Pour une communication océanique, avons-nous dit, de bons débouchés en mer aux deux extrémités ne sont pas moins indispensables que de favorables conditions topographiques et hydrauliques, telles qu'une faible épaisseur de terre ferme à trancher, l'absence des montagnes et un approvisionnement d'eau suffisant pour alimenter une belle ligne de grande navigation. Tant que, sous ce rapport maritime, l'isthme entre Chagres et Panama n'aura pas donné satisfaction, les avantages qu'il présente pour le creusement d'un canal large et profond seront encore comme non avenus. Or donc, y a-t-il et à Panama et à Chagres un bon port, aisé à rendre accessible pour les navires arrivant de l'intérieur par le canal, tout comme pour ceux qui viendraient de la pleine mer?

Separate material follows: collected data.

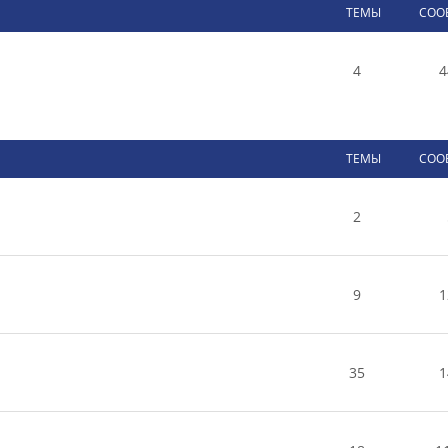
ТЕМЫ
СОО
4
4
ТЕМЫ
СОО
2
9
1
35
1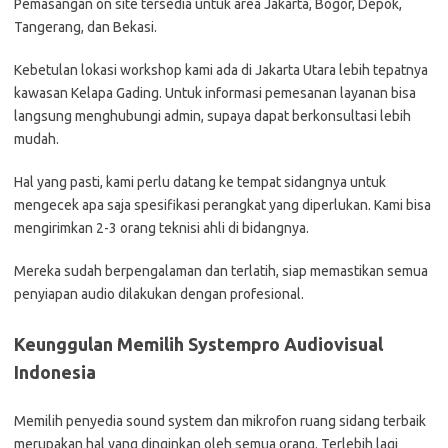
Pemasangan on site tersedia untuk area Jakarta, Bogor, Depok,
Tangerang, dan Bekasi.
Kebetulan lokasi workshop kami ada di Jakarta Utara lebih tepatnya
kawasan Kelapa Gading. Untuk informasi pemesanan layanan bisa
langsung menghubungi admin, supaya dapat berkonsultasi lebih
mudah.
Hal yang pasti, kami perlu datang ke tempat sidangnya untuk
mengecek apa saja spesifikasi perangkat yang diperlukan. Kami bisa
mengirimkan 2-3 orang teknisi ahli di bidangnya.
Mereka sudah berpengalaman dan terlatih, siap memastikan semua
penyiapan audio dilakukan dengan profesional.
Keunggulan Memilih Systempro Audiovisual
Indonesia
Memilih penyedia sound system dan mikrofon ruang sidang terbaik
merupakan hal yang dinginkan oleh semua orang. Terlebih lagi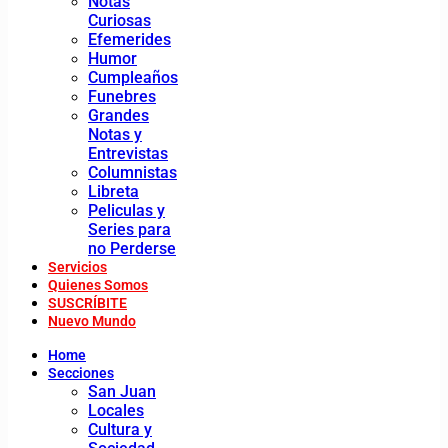
Notas
Curiosas
Efemerides
Humor
Cumpleaños
Funebres
Grandes
Notas y
Entrevistas
Columnistas
Libreta
Peliculas y
Series para
no Perderse
Servicios
Quienes Somos
SUSCRÍBITE
Nuevo Mundo
Home
Secciones
San Juan
Locales
Cultura y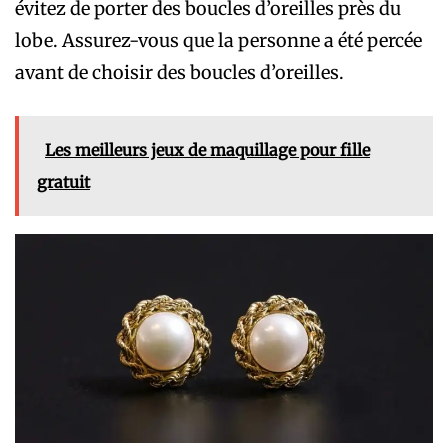
évitez de porter des boucles d’oreilles près du
lobe. Assurez-vous que la personne a été percée
avant de choisir des boucles d’oreilles.
Les meilleurs jeux de maquillage pour fille
gratuit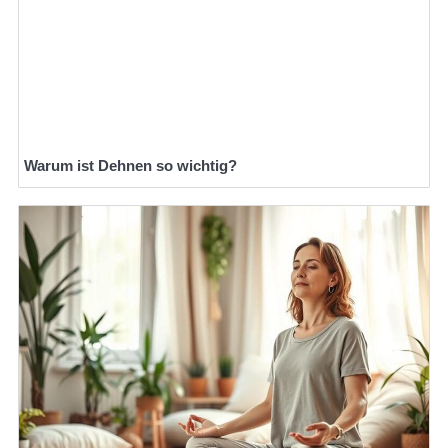
Warum ist Dehnen so wichtig?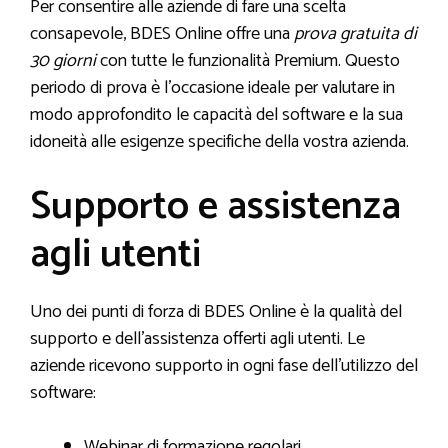
Per consentire alle aziende di fare una scelta
consapevole, BDES Online offre una
prova gratuita di
30 giorni
con tutte le funzionalità Premium. Questo
periodo di prova è l’occasione ideale per valutare in
modo approfondito le capacità del software e la sua
idoneità alle esigenze specifiche della vostra azienda.
Supporto e assistenza
agli utenti
Uno dei punti di forza di BDES Online è la qualità del
supporto e dell’assistenza offerti agli utenti. Le
aziende ricevono supporto in ogni fase dell’utilizzo del
software:
Webinar di formazione regolari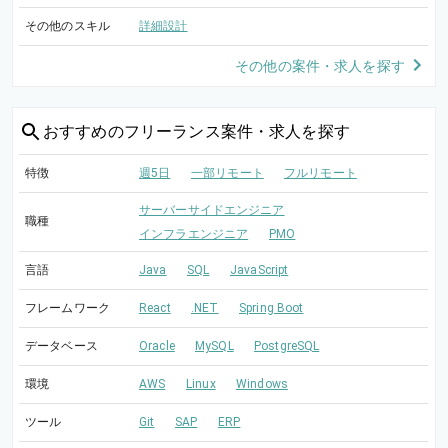
その他のスキル
詳細設計
その他の案件・求人を探す
おすすめの
フリーランス案件・求人を探す
特徴
週5日
一部リモート
フルリモート
サーバーサイドエンジニア
職種
インフラエンジニア
PMO
言語
Java
SQL
JavaScript
フレームワーク
React
.NET
Spring Boot
データベース
Oracle
MySQL
PostgreSQL
環境
AWS
Linux
Windows
ツール
Git
SAP
ERP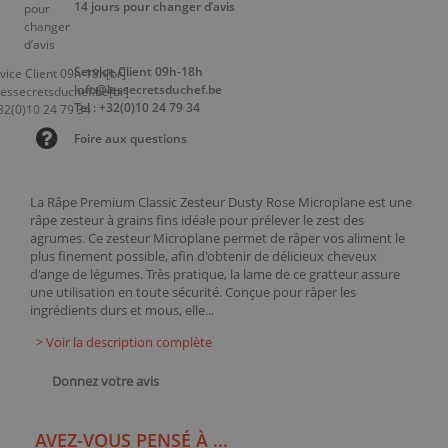
14 jours pour changer d’avis
Service Client 09h-18h
info@lessecretsduchef.be
Tel : +32(0)10 24 79 34
Foire aux questions
La Râpe Premium Classic Zesteur Dusty Rose Microplane est une
râpe zesteur à grains fins idéale pour prélever le zest des
agrumes. Ce zesteur Microplane permet de râper vos aliment le
plus finement possible, afin d'obtenir de délicieux cheveux
d'ange de légumes. Très pratique, la lame de ce gratteur assure
une utilisation en toute sécurité. Conçue pour râper les
ingrédients durs et mous, elle...
> Voir la description complète
Donnez votre avis
AVEZ-VOUS PENSÉ À ...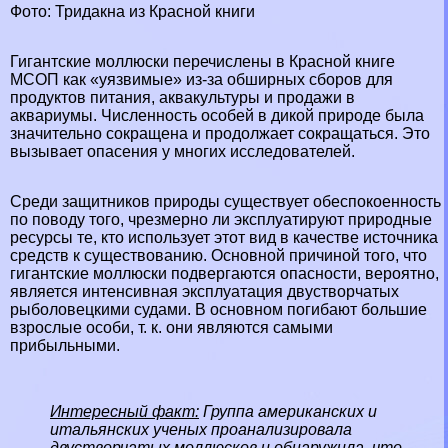
Фото: Тридакна из Красной книги
Гигантские моллюски перечислены в
Красной книге
МСОП как «уязвимые» из-за обширных сборов для
продуктов питания, аквакультуры и продажи в
аквариумы. Численность особей в дикой природе была
значительно сокращена и продолжает сокращаться. Это
вызывает опасения у многих исследователей.
Среди защитников природы существует обеспокоенность
по поводу того, чрезмерно ли эксплуатируют природные
ресурсы те, кто использует этот вид в качестве источника
средств к существованию. Основной причиной того, что
гигантские моллюски подвергаются опасности, вероятно,
является интенсивная эксплуатация двустворчатых
рыболовецкими судами. В основном погибают большие
взрослые особи, т. к. они являются самыми
прибыльными.
Интересный факт:
Группа американских и
итальянских ученых проанализировала
двустворчатых моллюсков и обнаружила, что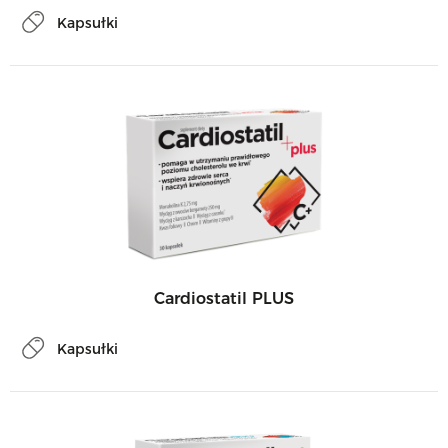
Kapsułki
Cardiostatil PLUS
Kapsułki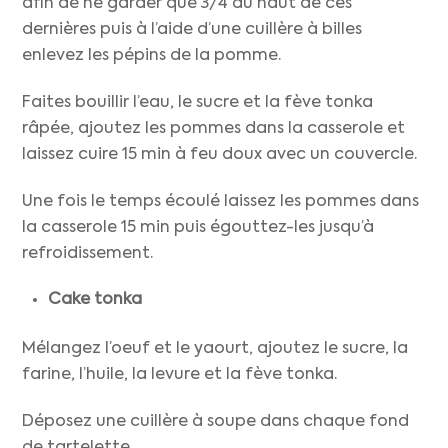
afin de ne garder que 3/4 du haut de ces
dernières puis à l’aide d’une cuillère à billes
enlevez les pépins de la pomme.
Faites bouillir l’eau, le sucre et la fève tonka
râpée, ajoutez les pommes dans la casserole et
laissez cuire 15 min à feu doux avec un couvercle.
Une fois le temps écoulé laissez les pommes dans
la casserole 15 min puis égouttez-les jusqu’à
refroidissement.
Cake tonka
Mélangez l’oeuf et le yaourt, ajoutez le sucre, la
farine, l’huile, la levure et la fève tonka.
Déposez une cuillère à soupe dans chaque fond
de tartelette.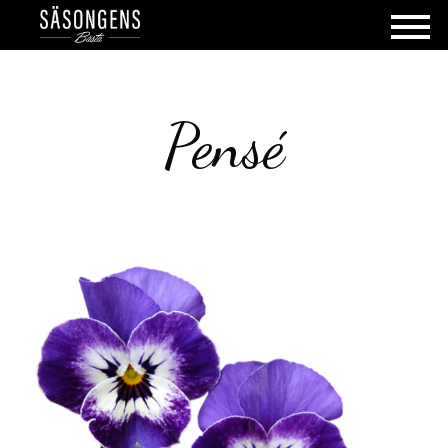
Pensé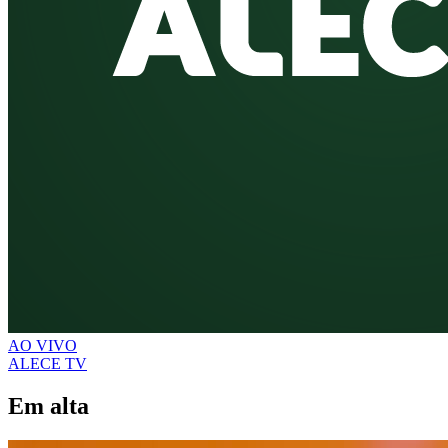
AO VIVO
ALECE TV
Em alta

Le port de Chagres est formé par la rivière de ce nom. Sur la barre de la rivière, suivant le capitaine Garnier, commandant le brick _le Laurier_, de la marine française, on trouve encore une profondeur d'eau de 4 mètres et demi[65], et, d'après, ce même officier, dans des circonstances favorables, un navire calant 4 mètres peut y entrer. Quand le vent est fort, la barre est presque infranchissable. On va alors dans la baie de Limon, qui est à 6 ou 7 kilomètres à l'est de Chagres (M. Lloyd estime cette distance à 4,800 mètres seulement).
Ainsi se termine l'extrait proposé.